Quello scoperto a Doclea, in frammenti che potranno essere ricomposti, si distingue non solo per la rarità della forma e tecnica, ma anche per l’unicità del soggetto rappresentato: un venator – il tipo di gladiatore specializzato nella caccia alle bestie – è raffigurato mentre affronta fiere selvagge, probabilmente ghepardi, animali esotici impiegati nei giochi pubblici. La rappresentazione è realizzata in rilievo figurato su vetro e dipinta in due colori distinti, giallo e verde, secondo una tecnica a due strati che denota una maestria tecnica sopraffina. Sarà una coincidenza che anche gli orecchini della matrona fossero dello stesso colore?
Questa scena, oltre alla sua rarità iconografica, offre uno squarcio visivo e culturale sull’immaginario romano tardoantico: l’arena non era soltanto teatro di sangue, ma anche luogo di prestigio, esotismo e potere, in cui l’Impero esibiva la propria capacità di dominare uomini e animali, realtà e simbolo. In molti casi personaggi di grande potere venivano ricordati e celebrati per aver organizzato ludi gladiatori. L’amore e il combattimento erano poi i temi ricorrenti sulle raffinate stoviglie romane in terra sigillata. Temi diversi che si rivolgevano, probabilmente, in modo separato e congiunto, alla padrona e al padrone di casa. Possiamo immaginare che il vaso scoperto fosse un dono di nozze?
Una lavorazione che sfida il tempo
Tecnica complessa, fascino eterno: il mistero della manifattura
Il calice di Doclea, purtroppo frammentato, si presenta come un capolavoro da ricostruire. La trasparenza scintillante, le curve minuziose delle decorazioni a rilievo e la delicatezza dell’intaglio fanno pensare a un’opera di altissimo livello, destinata forse a una corte o a una famiglia senatoriale.

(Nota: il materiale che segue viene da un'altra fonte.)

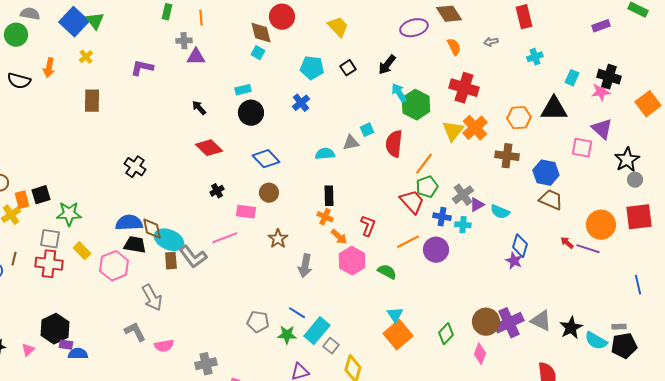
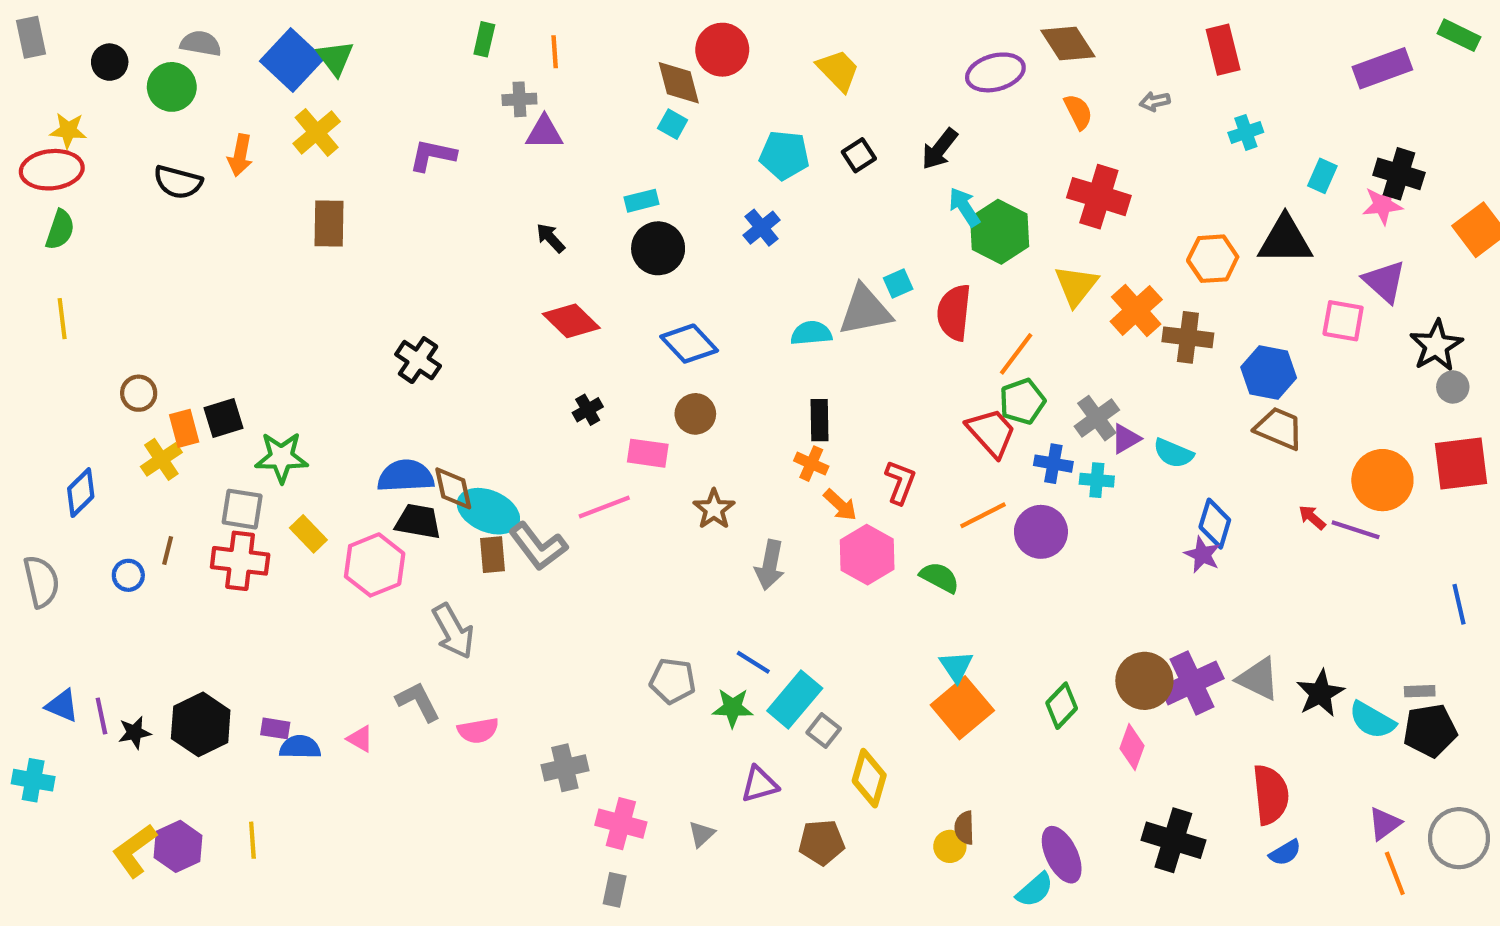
purple rectangle: (601, 26) -> (1382, 68), size x1.5
yellow cross: (86, 57) -> (317, 132), size x1.6
orange cross: (475, 128) -> (1136, 310), moved
gray triangle: (351, 143) -> (865, 310), size x1.6
black hexagon: (55, 329) -> (201, 724), moved
pink triangle: (28, 350) -> (360, 739), moved, turned -48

Alcune ipotesi suggeriscono che il vaso possa essere giunto a Doclea tramite i circuiti commerciali adriatici, proveniente da Colonia o da Aquileia. La presenza di vetri simili in ambito danubiano e balcanico conferma l’esistenza di una rete di distribuzione elitaria, dedicata a committenti prestigiosi e selezionati.
Un mondo in un calice
Il lusso, il gioco, la morte: la vita delle élite romane in un solo sepolcro
La tomba di questa donna rivela un microcosmo di oggetti e simboli: il gioco (i pezzi in osso), la cura del corpo (la pisside cosmetica), il gusto raffinato (i gioielli), il lusso estremo (il vetro diatretico). Tutto concorre a delineare la figura di una matrona influente, forse appartenente all’amministrazione cittadina o all’aristocrazia militare, in una fase in cui l’Impero Romano, pur tra crisi e mutamenti, continuava a esprimere una cultura materiale di vertiginosa bellezza.
Una scoperta che incanta
Tesori tra le pietre, emozioni nel vetro: il profumo del passato riemerge a Doclea
Questo ritrovamento, unico per il Montenegro, rappresenta un documento visivo e sensoriale straordinario, capace di accendere l’immaginazione e stimolare nuove ricerche sul ruolo delle donne aristocratiche, sulla circolazione del lusso e sul significato simbolico del vetro nel mondo romano.
Il calice sarà ora sottoposto a un delicato restauro, che ne permetterà in futuro l’esposizione museale, offrendo al pubblico non solo un oggetto prezioso, ma anche una storia intensa e viva, fatta di spettacolo, forza, eleganza e desiderio di eternità.